WHAT THE EXERCISE ASKS:
Print the data again, exactly.

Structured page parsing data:
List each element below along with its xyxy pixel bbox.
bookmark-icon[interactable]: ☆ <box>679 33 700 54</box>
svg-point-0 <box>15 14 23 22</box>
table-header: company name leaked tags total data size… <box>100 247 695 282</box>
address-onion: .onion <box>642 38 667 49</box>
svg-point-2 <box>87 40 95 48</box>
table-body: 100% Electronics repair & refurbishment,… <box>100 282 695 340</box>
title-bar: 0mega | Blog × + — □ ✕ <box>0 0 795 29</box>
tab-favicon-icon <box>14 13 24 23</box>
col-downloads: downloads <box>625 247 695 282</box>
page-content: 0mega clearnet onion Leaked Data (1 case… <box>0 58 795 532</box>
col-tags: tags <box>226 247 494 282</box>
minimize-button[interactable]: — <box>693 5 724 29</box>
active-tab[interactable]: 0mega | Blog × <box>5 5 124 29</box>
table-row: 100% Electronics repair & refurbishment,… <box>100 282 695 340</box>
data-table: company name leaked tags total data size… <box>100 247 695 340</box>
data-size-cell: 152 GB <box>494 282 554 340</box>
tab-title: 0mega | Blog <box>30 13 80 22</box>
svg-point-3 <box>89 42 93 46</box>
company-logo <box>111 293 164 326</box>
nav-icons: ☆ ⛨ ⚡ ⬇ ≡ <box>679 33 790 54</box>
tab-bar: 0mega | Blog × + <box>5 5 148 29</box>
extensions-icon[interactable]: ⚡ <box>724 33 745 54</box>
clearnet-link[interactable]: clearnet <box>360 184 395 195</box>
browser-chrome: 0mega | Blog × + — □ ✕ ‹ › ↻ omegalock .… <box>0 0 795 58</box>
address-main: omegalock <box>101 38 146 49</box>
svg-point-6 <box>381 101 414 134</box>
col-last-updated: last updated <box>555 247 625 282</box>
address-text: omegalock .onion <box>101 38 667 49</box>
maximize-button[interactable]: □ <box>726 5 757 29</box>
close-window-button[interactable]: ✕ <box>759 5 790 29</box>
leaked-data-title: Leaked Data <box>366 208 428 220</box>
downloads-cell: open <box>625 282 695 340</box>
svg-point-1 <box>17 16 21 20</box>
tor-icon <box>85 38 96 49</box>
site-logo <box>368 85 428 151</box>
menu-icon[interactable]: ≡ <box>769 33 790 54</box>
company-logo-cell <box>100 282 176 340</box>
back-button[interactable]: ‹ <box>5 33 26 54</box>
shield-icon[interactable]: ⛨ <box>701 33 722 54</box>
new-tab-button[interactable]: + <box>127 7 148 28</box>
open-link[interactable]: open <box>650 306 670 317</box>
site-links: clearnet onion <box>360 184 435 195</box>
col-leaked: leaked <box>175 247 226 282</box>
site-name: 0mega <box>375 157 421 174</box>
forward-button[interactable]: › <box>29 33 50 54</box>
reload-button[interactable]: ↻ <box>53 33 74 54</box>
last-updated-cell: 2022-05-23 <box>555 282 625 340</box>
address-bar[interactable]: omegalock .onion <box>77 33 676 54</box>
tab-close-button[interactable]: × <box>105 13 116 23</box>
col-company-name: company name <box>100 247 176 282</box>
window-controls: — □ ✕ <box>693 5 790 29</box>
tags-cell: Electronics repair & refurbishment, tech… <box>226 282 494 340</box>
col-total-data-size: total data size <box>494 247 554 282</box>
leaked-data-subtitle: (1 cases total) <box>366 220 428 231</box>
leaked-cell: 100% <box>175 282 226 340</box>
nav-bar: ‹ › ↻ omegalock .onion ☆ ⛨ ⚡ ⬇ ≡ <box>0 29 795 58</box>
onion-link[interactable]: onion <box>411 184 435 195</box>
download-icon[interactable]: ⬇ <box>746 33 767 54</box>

RESULT BELOW:
List each element below along with its xyxy pixel bbox.
bookmark-icon[interactable]: ☆ <box>679 33 700 54</box>
svg-point-0 <box>15 14 23 22</box>
table-header: company name leaked tags total data size… <box>100 247 695 282</box>
address-onion: .onion <box>642 38 667 49</box>
svg-point-2 <box>87 40 95 48</box>
table-body: 100% Electronics repair & refurbishment,… <box>100 282 695 340</box>
title-bar: 0mega | Blog × + — □ ✕ <box>0 0 795 29</box>
tab-favicon-icon <box>14 13 24 23</box>
col-downloads: downloads <box>625 247 695 282</box>
page-content: 0mega clearnet onion Leaked Data (1 case… <box>0 58 795 532</box>
col-tags: tags <box>226 247 494 282</box>
minimize-button[interactable]: — <box>693 5 724 29</box>
active-tab[interactable]: 0mega | Blog × <box>5 5 124 29</box>
table-row: 100% Electronics repair & refurbishment,… <box>100 282 695 340</box>
data-table: company name leaked tags total data size… <box>100 247 695 340</box>
data-size-cell: 152 GB <box>494 282 554 340</box>
tab-title: 0mega | Blog <box>30 13 80 22</box>
svg-point-3 <box>89 42 93 46</box>
company-logo <box>111 293 164 326</box>
nav-icons: ☆ ⛨ ⚡ ⬇ ≡ <box>679 33 790 54</box>
tab-bar: 0mega | Blog × + <box>5 5 148 29</box>
extensions-icon[interactable]: ⚡ <box>724 33 745 54</box>
clearnet-link[interactable]: clearnet <box>360 184 395 195</box>
browser-chrome: 0mega | Blog × + — □ ✕ ‹ › ↻ omegalock .… <box>0 0 795 58</box>
address-main: omegalock <box>101 38 146 49</box>
svg-point-6 <box>381 101 414 134</box>
col-last-updated: last updated <box>555 247 625 282</box>
address-text: omegalock .onion <box>101 38 667 49</box>
maximize-button[interactable]: □ <box>726 5 757 29</box>
close-window-button[interactable]: ✕ <box>759 5 790 29</box>
leaked-data-title: Leaked Data <box>366 208 428 220</box>
downloads-cell: open <box>625 282 695 340</box>
svg-point-1 <box>17 16 21 20</box>
tor-icon <box>85 38 96 49</box>
site-logo <box>368 85 428 151</box>
menu-icon[interactable]: ≡ <box>769 33 790 54</box>
company-logo-cell <box>100 282 176 340</box>
back-button[interactable]: ‹ <box>5 33 26 54</box>
shield-icon[interactable]: ⛨ <box>701 33 722 54</box>
new-tab-button[interactable]: + <box>127 7 148 28</box>
open-link[interactable]: open <box>650 306 670 317</box>
site-links: clearnet onion <box>360 184 435 195</box>
col-leaked: leaked <box>175 247 226 282</box>
site-name: 0mega <box>375 157 421 174</box>
forward-button[interactable]: › <box>29 33 50 54</box>
reload-button[interactable]: ↻ <box>53 33 74 54</box>
last-updated-cell: 2022-05-23 <box>555 282 625 340</box>
address-bar[interactable]: omegalock .onion <box>77 33 676 54</box>
tab-close-button[interactable]: × <box>105 13 116 23</box>
col-company-name: company name <box>100 247 176 282</box>
window-controls: — □ ✕ <box>693 5 790 29</box>
tags-cell: Electronics repair & refurbishment, tech… <box>226 282 494 340</box>
col-total-data-size: total data size <box>494 247 554 282</box>
leaked-data-subtitle: (1 cases total) <box>366 220 428 231</box>
leaked-cell: 100% <box>175 282 226 340</box>
nav-bar: ‹ › ↻ omegalock .onion ☆ ⛨ ⚡ ⬇ ≡ <box>0 29 795 58</box>
onion-link[interactable]: onion <box>411 184 435 195</box>
download-icon[interactable]: ⬇ <box>746 33 767 54</box>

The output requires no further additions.